Comment 17 SVN Bot 2009-08-26 16:44:40 UTC
 == Auto-comment from SVN commit #7275 to the jive repo by ccrome ==
 == https://svn.slimdevices.com/jive?view=revision&revision=7275 ==

Bug #12602
Comment 18 Caleb Crome 2009-08-27 07:02:25 UTC
So far so good!  I've been pinging 8 babies for nearly 13 hours.  Not a single hang or reboot.

 12:45:51 up 12:45, load average: 0.32, 0.35, 0.38
 12:46:48 up 12:46, load average: 0.33, 0.42, 0.39
 12:46:43 up 12:46, load average: 0.21, 0.35, 0.36
 12:46:42 up 12:46, load average: 1.17, 1.73, 1.85
 12:46:40 up 12:46, load average: 1.05, 0.70, 0.61
 12:46:40 up 12:46, load average: 0.72, 0.77, 0.92
 12:46:42 up 12:46, load average: 1.28, 1.03, 1.04
 12:46:38 up 12:46, load average: 0.98, 0.69, 0.74
Comment 19 SVN Bot 2009-08-27 16:01:31 UTC
 == Auto-comment from SVN commit #7291 to the jive repo by ccrome ==
 == https://svn.slimdevices.com/jive?view=revision&revision=7291 ==

Bug #12602.  Richard's 'real' fix for the crasher.  We still need to get verification from freescale that the EPIT is in fact synchronous, and will never read incorrect values.
Comment 20 SVN Bot 2009-08-28 03:35:18 UTC
 == Auto-comment from SVN commit #7296 to the jive repo by richard ==
 == https://svn.slimdevices.com/jive?view=revision&revision=7296 ==

Bug #12602
The GPT driver used as the kernel time source is suffers from unreliable reads from the counter. This adds a EPIT 
driver, than provides an alternative clock.
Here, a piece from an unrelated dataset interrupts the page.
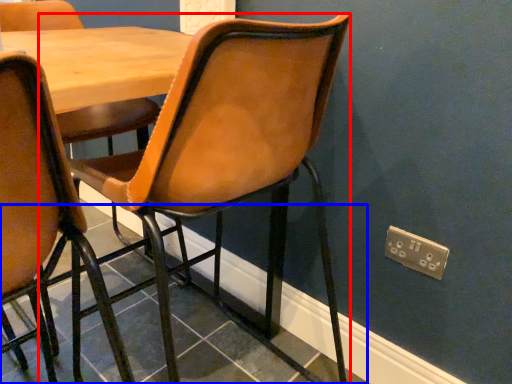 Question: Which object appears closest to the camera in this image, chair (highlighted by a red box) or tile (highlighted by a blue box)?

Choices:
 (A) chair
 (B) tile

Answer: (A) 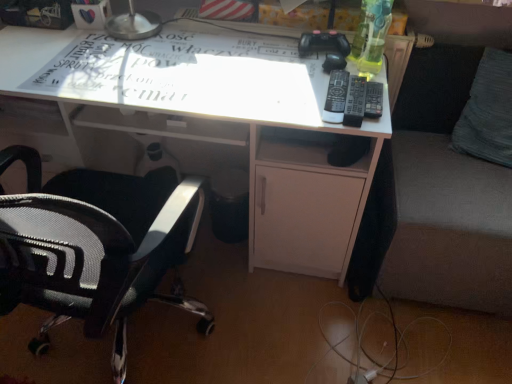 What do you see at coordinates (95, 247) in the screenshot? Image resolution: width=512 pixels, height=384 pixels. I see `black mesh office chair at left` at bounding box center [95, 247].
Testing so far shows that the EPIT does not have the unreliable 
counter reads seen with the GPT.
Comment 21 SVN Bot 2009-08-28 03:41:39 UTC
 == Auto-comment from SVN commit #7297 to the jive repo by richard ==
 == https://svn.slimdevices.com/jive?view=revision&revision=7297 ==

Bug #12602
Improved GPT driver (now unused)
Updated canary patch to work with previous changes.
Comment 22 SVN Bot 2009-08-28 04:05:56 UTC
 == Auto-comment from SVN commit #7298 to the jive repo by richard ==
 == https://svn.slimdevices.com/jive?view=revision&revision=7298 ==

Bug #12602
Added comment based on Remy's suggestions.
Comment 23 SVN Bot 2009-08-28 05:18:38 UTC
 == Auto-comment from SVN commit #7299 to the jive repo by richard ==
 == https://svn.slimdevices.com/jive?view=revision&revision=7299 ==

Bug #12602
Turn off debug.
Comment 24 SVN Bot 2009-09-01 04:06:43 UTC
 == Auto-comment from SVN commit #7352 to the jive repo by richard ==
 == https://svn.slimdevices.com/jive?view=revision&revision=7352 ==

Bug #12602
Added epit clocksource patch to MP2 firmware, this fixes the random crashes.
Comment 25 Richard Titmuss 2009-09-02 01:04:39 UTC
I'm happy to say, that this now seems to be FIXED!